Scan the records below, and wherever a line has the word "fungi", pull it out.

Extracted page text data
==*==
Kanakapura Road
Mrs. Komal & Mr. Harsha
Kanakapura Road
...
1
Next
==*==
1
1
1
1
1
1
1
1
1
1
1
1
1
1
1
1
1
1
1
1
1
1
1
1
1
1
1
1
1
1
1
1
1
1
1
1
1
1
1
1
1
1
==*==
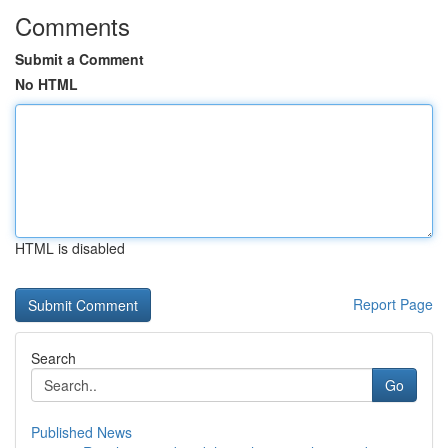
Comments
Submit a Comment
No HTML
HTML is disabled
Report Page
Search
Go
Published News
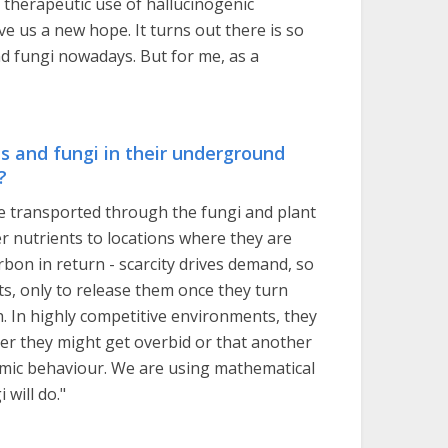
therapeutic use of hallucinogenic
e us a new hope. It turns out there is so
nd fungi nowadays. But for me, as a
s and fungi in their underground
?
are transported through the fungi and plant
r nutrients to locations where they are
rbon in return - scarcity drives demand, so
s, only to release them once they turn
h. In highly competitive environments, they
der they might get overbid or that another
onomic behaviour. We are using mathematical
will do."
==*==
* Worked solution *
nd fungi nowadays. But for me, as a
s and fungi in their underground
are transported through the fungi and plant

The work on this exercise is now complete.